A Brief Word from the Wankers at ESPN
But I digress. The comment worth noting from this insufferable diamond-retard is that while the Tigers could well finish ahead of the Yankees (and they could), Boston's pitching, yes their pitching, would assure them a place in the playoffs. I was left wondering what pitching in Chowderville was worthy of such confidence. Was it Blow-up Josh Beckett (5.26 ERA) or Tim (leading the league in losses) Wakefield, David (too fat for my own knees) Wells, Matt (headcase) Clement, with his 6 plus ERA, or maybe the new guy Jon Lester, whose ERA, just now, is even higher. Rudy Seanez perhaps or Manny DelCarmen or Tavares or Foulke or all those other mediocrities holding Papelbon's coat. The Red Sox may well make the playoffs, thanks to the weakness of their division, but their pitching will not carry them past the Tigers unless Detroit collapses.
Then they interviewed Joe Morgan, who lives to prove that you can play the game of baseball and play it well without knowing a blessed thing about it.

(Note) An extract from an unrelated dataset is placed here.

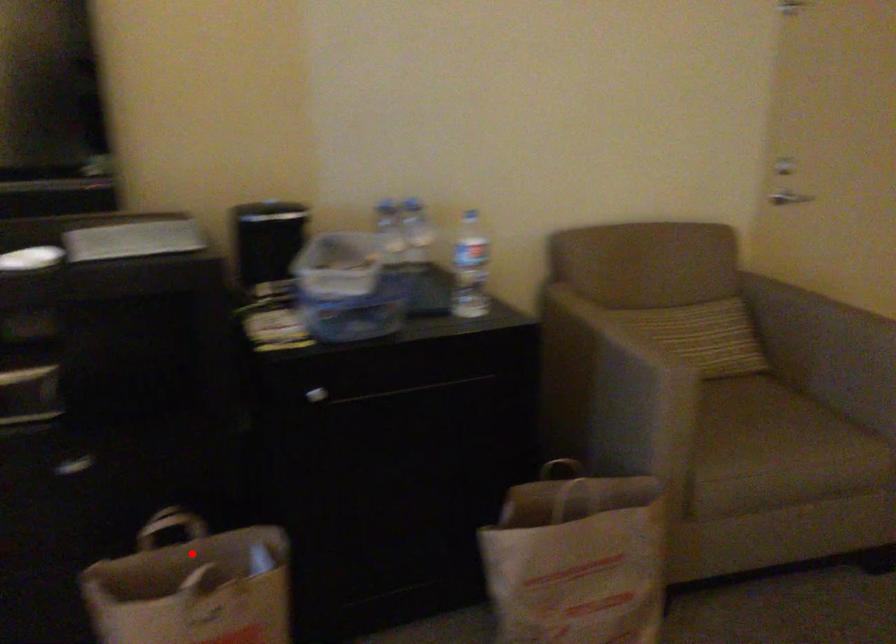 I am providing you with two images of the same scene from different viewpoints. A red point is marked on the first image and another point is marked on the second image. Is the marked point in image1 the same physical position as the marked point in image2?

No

He was queried by the Ra-bitch as to whether the Yankees title hopes were in peril (well duh!). Morgan responded that they were owing to all those injuries (i.e. don't blame AROD) and that the Yankees were going to need a series of stops from Johnson and Mussina if they were going to get back in the race. His insights sent me running to the newspaper for fear that I, in some miniaturized version of Rip Van Winkle, had fallen asleep for some indeterminate period during which the Yankees fell from being just one game out of first place in early June to some much greater distance back at a later and more perilous date. But no such thing, of course, had occured, as the wankers themselves suggested just 2 minutes later when they pronounced the Angels "in the thick of the race" despite being eight games under 500, 6 games out of first and closer to the Mariners than to the Rangers. At that point I could only sit there wondering, do these guys listen to themselves when they speak. I use to marvel in the seventies at the vacuity of Joe Garagiola and Curt Gowdy. But I'll give them this much. Their endless cycle of platitude and cliche did inoculate them against the kind of patently tendentious stupidity that passes for expertise on ESPN.